A comienzos de 1821, con la conclusión de los conflictos de la anarquía del 20, Chilavert obtiene la baja del Ejército, retorna a los estudios siendo ayudante de la cátedra de matemáticas del prestigioso Felipe Senillosa. Se recibe de ingeniero en 1824.

Cuando Brasil declara la guerra a las Provincias Unidas, Chilavert se incorpora rápidamente al ejército en 1825, ascendiendo a capitán al año siguiente, en el 1er. Escuadrón del Regimiento de Artilleria Ligera.

Sirvió en la batalla de Ituzaingó a las órdenes del coronel Tomás de Iriarte. En dicha acción de guerra Chilavert es ascendido al cargo de Sargento Mayor en el mismo campo de batalla.

También se destacó en la batalla del “Puerto del Salado”. En 1828, a órdenes de Fructuoso Rivera, combatió a las fuerzas imperiales de Brasil que operaban en las Misiones donde le sorprende la deshonrosa paz firmada por Rivadavia con el Imperio.

Al regresar a Buenos Aires ya se había producido el motín unitario de diciembre y el asesinato de Dorrego. Chilavert se adhiere al bando unitario que comandaba Lavalle, quienes fueron derrotados por Rosas y Estanislao López en Puente de Márquez. Marchó al destierro a la Banda Oriental, desde allí participó en nuevos intentos de alzamiento de las provincias litoraleñas aliado, también, a Ricardo López Jordán, pero fracasaron. Regresó a Uruguay y sobrellevó el ostracismo y la inactividad militar hasta 1836. Al producirse la sublevación de Fructuoso Rivera contra Manuel Oribe, presidente de la Banda Oriental, se alista con el grado de coronel del ejército de Rivera.

En el año 1839 llega Chilavert a Montevideo siendo reclutado por la emigración argentina en pleno desarrollo de la guerra contra Rosas. Chilavert llegaba enojado y decepcionado con Rivera por la incapacidad militar y desmanejos del caudillo oriental.
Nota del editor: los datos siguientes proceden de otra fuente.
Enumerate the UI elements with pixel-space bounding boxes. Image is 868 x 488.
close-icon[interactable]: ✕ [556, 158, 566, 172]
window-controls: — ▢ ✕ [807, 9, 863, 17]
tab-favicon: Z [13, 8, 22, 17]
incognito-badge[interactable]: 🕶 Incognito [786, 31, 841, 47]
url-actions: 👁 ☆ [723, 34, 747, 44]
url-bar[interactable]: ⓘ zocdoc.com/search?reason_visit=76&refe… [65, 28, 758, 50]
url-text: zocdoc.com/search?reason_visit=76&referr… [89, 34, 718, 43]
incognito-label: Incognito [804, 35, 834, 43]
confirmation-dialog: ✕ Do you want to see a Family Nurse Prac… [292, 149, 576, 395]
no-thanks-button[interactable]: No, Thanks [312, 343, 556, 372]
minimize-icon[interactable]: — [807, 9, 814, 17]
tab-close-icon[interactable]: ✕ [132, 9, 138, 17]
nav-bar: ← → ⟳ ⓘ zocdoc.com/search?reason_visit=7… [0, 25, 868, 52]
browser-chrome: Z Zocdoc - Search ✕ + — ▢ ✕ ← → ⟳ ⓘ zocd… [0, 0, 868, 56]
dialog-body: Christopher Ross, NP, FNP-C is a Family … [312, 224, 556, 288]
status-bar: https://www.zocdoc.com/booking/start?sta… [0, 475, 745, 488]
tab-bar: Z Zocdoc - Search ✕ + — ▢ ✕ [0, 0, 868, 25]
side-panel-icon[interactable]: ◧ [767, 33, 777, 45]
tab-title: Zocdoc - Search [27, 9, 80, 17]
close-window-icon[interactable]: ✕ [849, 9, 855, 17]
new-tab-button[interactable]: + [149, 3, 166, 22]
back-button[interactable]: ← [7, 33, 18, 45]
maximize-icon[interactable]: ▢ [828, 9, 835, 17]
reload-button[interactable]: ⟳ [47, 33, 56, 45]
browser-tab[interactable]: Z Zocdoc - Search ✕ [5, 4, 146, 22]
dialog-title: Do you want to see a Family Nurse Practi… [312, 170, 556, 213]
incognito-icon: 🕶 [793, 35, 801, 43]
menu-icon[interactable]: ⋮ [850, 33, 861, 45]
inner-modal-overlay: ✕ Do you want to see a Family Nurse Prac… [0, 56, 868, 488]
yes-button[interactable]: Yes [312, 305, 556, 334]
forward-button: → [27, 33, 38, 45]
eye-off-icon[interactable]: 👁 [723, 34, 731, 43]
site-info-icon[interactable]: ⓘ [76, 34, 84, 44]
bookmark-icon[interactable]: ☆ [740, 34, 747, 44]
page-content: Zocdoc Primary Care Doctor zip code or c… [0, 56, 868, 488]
Acompaña a Lavalle, en la invasión a la isla Martín García, quien lo designa jefe de Estado Mayor pero esta amistad se quebrara porque Chilavert está en desacuerdo con la desastrosa conducción de Lavalle del ejército invasor al que éste denomina pomposamente “Legión Libertadora”.

En la sangrienta batalla de “Arroyo Grande”, en 1842, Chilavert manda la artillería prodigándose y combatiendo con valor, pero el bravo ejército federal obtiene una trascendental victoria en donde Chilavert cae prisionero junto con el parque, bagajes y caballada. En esa acción Rivera huye cobardemente, arrojando su chaqueta bordada, su espada y sus pistolas, para no ser reconocido.

En la reunión de la noche del 3 de febrero de 1843, Rivera propuso, la erección de un estado entre los ríos Paraná y Uruguay, cuestión que ya había sido conversada con el ministro brasileño Sinimbú. En ese momento Chilavert encaró a Rivera y le espetó “hace tiempo que veo que la guerra que Ud. hace no es a Rosas sino a la República Argentina, ya que su lucha es una cadena de coaliciones con el extranjero...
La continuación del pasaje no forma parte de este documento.